Innsbruck (RWH) Kaille Humphries aus Kanada ist die Siegerin des ersten Test-Events des Internationalen Bob & Skeleton Verbands IBSF für Frauen-Viererbob-Teams. Mit Cyntia Appiah, Kasha Lee, Melissa Lotholz hatte die Zweierbob-Olympiasiegerin von 2010 und 2014 nach zwei Rennläufen 0,76 Sekunden Vorsrung auf das zweite kanadische Team mit Alysia Rissling, Janine McCue, Julia Corrente und Christine DeBruin.

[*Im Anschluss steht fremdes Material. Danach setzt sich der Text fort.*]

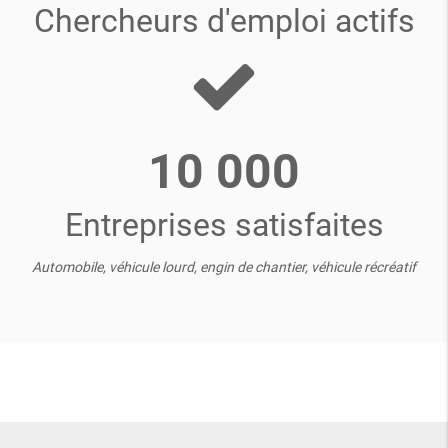
Chercheurs d'emploi actifs
10 000
Entreprises satisfaites
Automobile, véhicule lourd, engin de chantier, véhicule récréatif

Maria Constantin, Olivia Vild, Andreea Grecu und Erika Annett Halay (ROU, 0,83 Sekunden zurück) wurden Dritte vor dem US-Team mit der Zweierbob-Weltmeisterin von 2015 Elana Meyers Taylor mit Lauren Gibbs, Terra Evans und Kehri Jones.

Das Test-Rennen Frauen-Viererbob war Teil des Programms bei den BMW IBSF Weltmeisterschaften Bob + Skeleton 2016 in Innsbruck.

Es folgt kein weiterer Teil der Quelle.